CGnal / cgnal-core

A Python library of data structures optimized for machine learning tasks
MIT License
8 stars 2 forks source link

MongoArchiver issues #6

Open NicolaDonelli opened 3 years ago

NicolaDonelli commented 3 years ago

There are a few possible issues with cgnal.data.layer.mongo.archivers.MongoArchiver class.

  1. the signature of "retrieve" method is not compatible with the one of Archiver, since Archiver.retrieve requires *args and **kwargs. I'd propose to change the signature of the ABC making it compatible with our requirements for Pandas and Mongo Archivers
  2. to make archiveOne and archiveMany signature coherent, so that archive could have a simpler output type, wouldn't it be better for this method to return self.archiveMany([obj]) (like we did with PandasArchiver)?
  3. 'archive' method's output type is not consistent with its' ancestor's return type (that should be 'MongoArchiver'). I'd propose to fix this returning self instead of those UpdateResults

@deusebio @memoclaudio @aiola

deusebio commented 3 years ago

Being the "archive" a side-effect probably makes also sense to return None (and this would also give the same output between archiveOne and archiveMany, which should always be None). Another possibility (but I would do it later in the future when we integrate Mondas nicely in the package) would be to return an Either, in order to also handle errors functionally.

deusebio commented 3 years ago

about the arguments of retrieve it is actually quite a pain. Unfortunately we don't have an abstraction for "Query" yet, that is an object that represents the filters one wants to apply when querying persistence layers that is agnostic from the actual implementation (SQL wants strings, Pandas we could use functions, MongoDB we use dicts). I agree, this is really bothering me, but unfortunately, I don't quite have an elegant solution for handling this.
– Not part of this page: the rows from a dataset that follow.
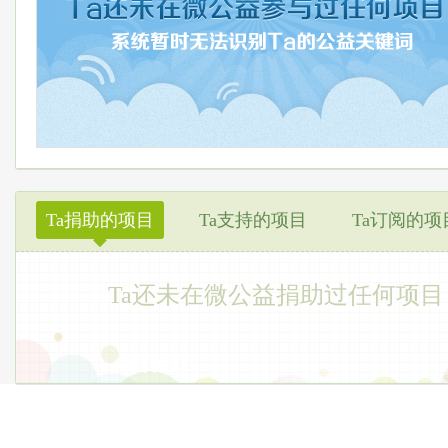
Ta捐助的项目
Ta支持的项目
Ta订阅的项
◆
Ta还未在微公益捐助过任何项目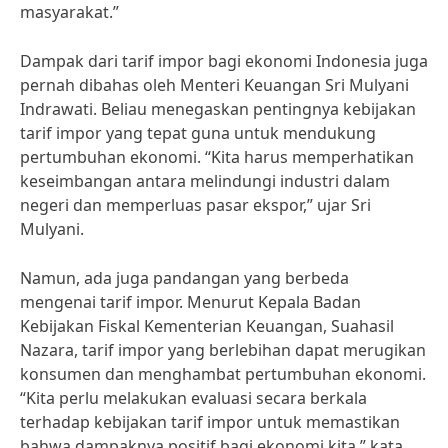
masyarakat.”
Dampak dari tarif impor bagi ekonomi Indonesia juga
pernah dibahas oleh Menteri Keuangan Sri Mulyani
Indrawati. Beliau menegaskan pentingnya kebijakan
tarif impor yang tepat guna untuk mendukung
pertumbuhan ekonomi. “Kita harus memperhatikan
keseimbangan antara melindungi industri dalam
negeri dan memperluas pasar ekspor,” ujar Sri
Mulyani.
Namun, ada juga pandangan yang berbeda
mengenai tarif impor. Menurut Kepala Badan
Kebijakan Fiskal Kementerian Keuangan, Suahasil
Nazara, tarif impor yang berlebihan dapat merugikan
konsumen dan menghambat pertumbuhan ekonomi.
“Kita perlu melakukan evaluasi secara berkala
terhadap kebijakan tarif impor untuk memastikan
bahwa dampaknya positif bagi ekonomi kita,” kata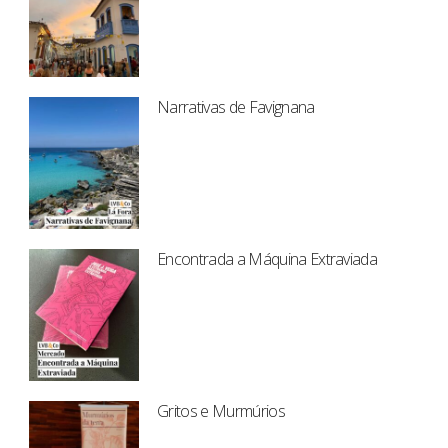
Narrativas de Favignana
Encontrada a Máquina Extraviada
Gritos e Murmúrios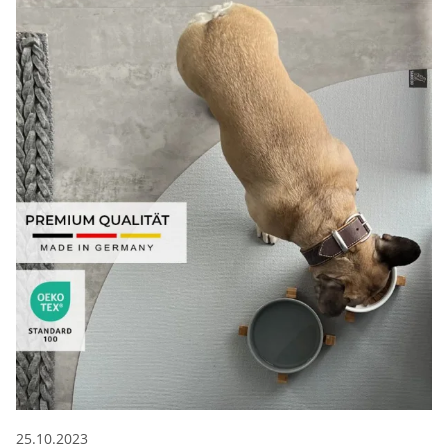
25.10.2023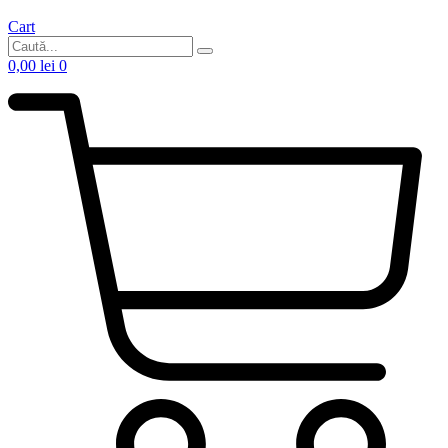
Cart
0,00
lei
0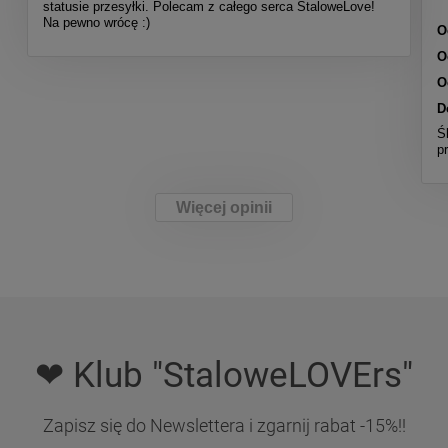
statusie przesyłki. Polecam z całego serca StaloweLove!
Na pewno wrócę :)
O
O
O
D
Ś
p
Więcej opinii
❤ Klub "StaloweLOVErs"
Zapisz się do Newslettera i zgarnij rabat -15%!!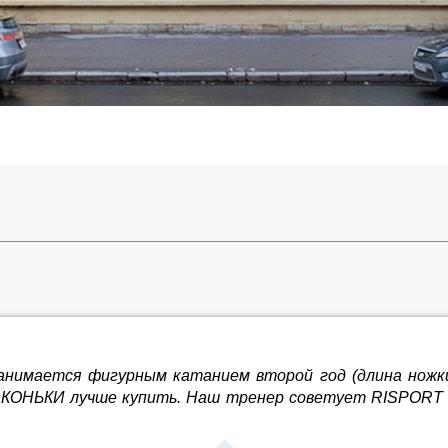
анимается фигурным катанием второй год (длина ножки 
КИ лучше купить. Наш тренер советует RISPORT или G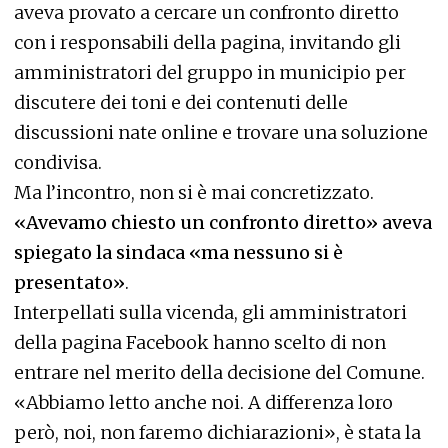
aveva provato a cercare un confronto diretto
con i responsabili della pagina, invitando gli
amministratori del gruppo in municipio per
discutere dei toni e dei contenuti delle
discussioni nate online e trovare una soluzione
condivisa.
Ma l’incontro, non si è mai concretizzato.
«Avevamo chiesto un confronto diretto» aveva
spiegato la sindaca «ma nessuno si è
presentato»
.
Interpellati sulla vicenda, gli amministratori
della pagina Facebook hanno scelto di non
entrare nel merito della decisione del Comune.
«Abbiamo letto anche noi. A differenza loro
però, noi, non faremo dichiarazioni», è stata la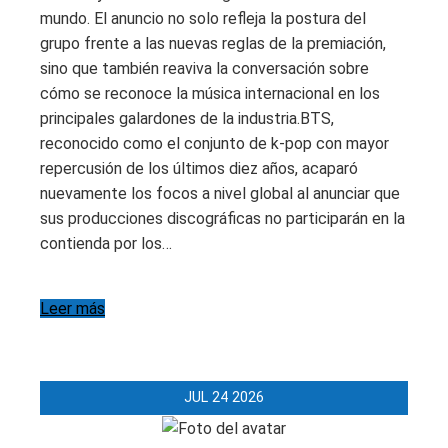
mundo. El anuncio no solo refleja la postura del
grupo frente a las nuevas reglas de la premiación,
sino que también reaviva la conversación sobre
cómo se reconoce la música internacional en los
principales galardones de la industria.BTS,
reconocido como el conjunto de k-pop con mayor
repercusión de los últimos diez años, acaparó
nuevamente los focos a nivel global al anunciar que
sus producciones discográficas no participarán en la
contienda por los…
Leer más
JUL
24
2026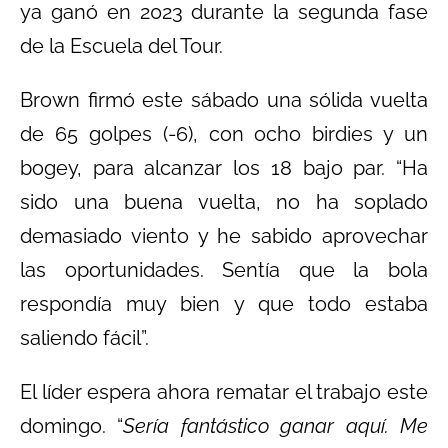
ya ganó en 2023 durante la segunda fase
de la Escuela del Tour.
Brown firmó este sábado una sólida vuelta
de 65 golpes (-6), con ocho birdies y un
bogey, para alcanzar los 18 bajo par. “Ha
sido una buena vuelta, no ha soplado
demasiado viento y he sabido aprovechar
las oportunidades. Sentía que la bola
respondía muy bien y que todo estaba
saliendo fácil”.
El líder espera ahora rematar el trabajo este
domingo. “
Sería fantástico ganar aquí. Me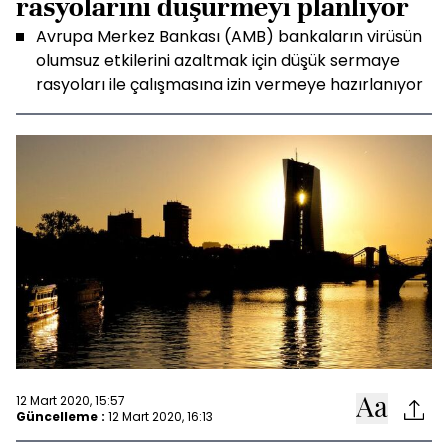
rasyolarını düşürmeyi planlıyor
Avrupa Merkez Bankası (AMB) bankaların virüsün
olumsuz etkilerini azaltmak için düşük sermaye
rasyoları ile çalışmasına izin vermeye hazırlanıyor
12 Mart 2020, 15:57
Güncelleme :
12 Mart 2020, 16:13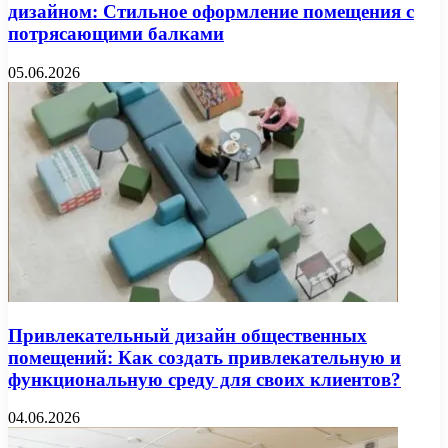
дизайном: Стильное оформление помещения с
потрясающими балками
05.06.2026
Привлекательный дизайн общественных
помещений: Как создать привлекательную и
функциональную среду для своих клиентов?
04.06.2026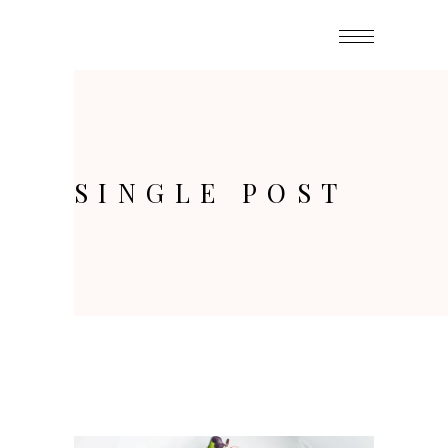
SINGLE POST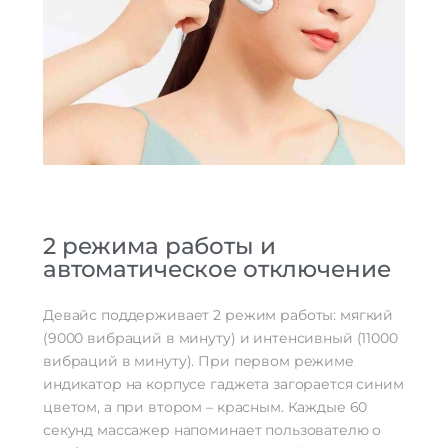
2 режима работы и
автоматическое отключение
Девайс поддерживает 2 режим работы: мягкий
(9000 вибраций в минуту) и интенсивный (11000
вибраций в минуту). При первом режиме
индикатор на корпусе гаджета загорается синим
цветом, а при втором – красным. Каждые 60
секунд массажер напоминает пользователю о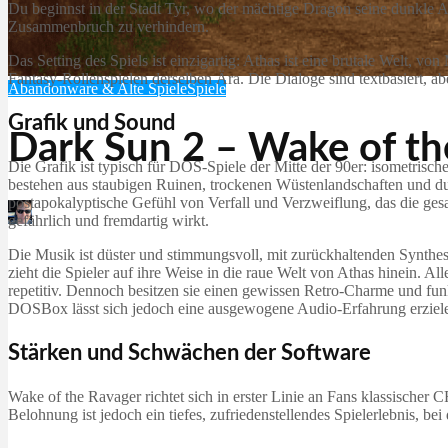
Du beginnst in der Stadt Tyr, wo der mächtige Dragon seine dunkle Ar
Zusammenbruch zu verhindern.
Das Setting des Spiels ist einzigartig: Athas ist eine brutale Welt, 
Fantasy-Rollenspielen derselben Ära. Die Dialoge sind textbasiert, ab
Abandonware & Alte Spiele
Spiele
Grafik und Sound
Dark Sun 2 – Wake of th
Die Grafik ist typisch für DOS-Spiele der Mitte der 90er: isometris
bestehen aus staubigen Ruinen, trockenen Wüstenlandschaften und dun
postapokalyptische Gefühl von Verfall und Verzweiflung, das die gesa
Martin Jørgensen
gefährlich und fremdartig wirkt.
Dezember 6, 2025
Die Musik ist düster und stimmungsvoll, mit zurückhaltenden Synthe
zieht die Spieler auf ihre Weise in die raue Welt von Athas hinein. 
repetitiv. Dennoch besitzen sie einen gewissen Retro-Charme und funk
DOSBox lässt sich jedoch eine ausgewogene Audio-Erfahrung erziel
Stärken und Schwächen der Software
Wake of the Ravager richtet sich in erster Linie an Fans klassischer 
Belohnung ist jedoch ein tiefes, zufriedenstellendes Spielerlebnis, bei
What we started to do in CIB News is to extend from the Archiver, implement methods that do the querying and call the retrieve with the generic output, e.g.

class DocumentsArchiver(Archiver):
    @abstractmethod
    def byPublishDate(publishDate: str): ...

class MongoDocumentsArchiver(MongoArchiver, DocumentsArchiver):

    def  byPublishDate(publishDate: str):
        return self.retrieve({"publishDate": publishDate})

class PandasDocumentsArchiver(PandasArchiver, DocumentsArchiver):

    def  byPublishDate(publishDate: str):
        return self.retrieve(lambda df: df[df["publishDate"] == publishDate])

In the code, we never use retrieve directly, but we generally use the custom retrieving methods, such as byPublishDate

But maybe, here, @nromeoarena can advise what it is best to do

memoclaudio commented 3 years ago

In my opinion, we should avoid function returning Node. For functions like archive, I do agree with @deusebio that Either could be the best solution. It will at least return the status of the operation in order to track errors.

memoclaudio commented 3 years ago

As an input object for the archive, I also agree with @deusebio and we should think more about a "Query" abstract object that will implement query in a specific language like QueryMongo, QueryPandas, QuerySQL. We can then create a factory that actually builds specific queries instead of putting the logic of a query inside the Archiver. As example

class ClientQueryBuilder(MongoQueryBuilder): def retrieveByDate(data :str) -> MongoQuery: def retrieveClientByRegion(region: str) -> MongoQuery:

the archiver will then contain only the archive method def archive(query: Query) -> Either and def retrieve(query: Query) -> Either, according to this refactoring the archiver will only contain the "connection to the database" logic.

Moreover if we centralize the querybulder/queryfactory we have a centralized point where we actually build the query and we do not need to write the same query in different part of the code without touching the archiver that will be finally independent form business logic.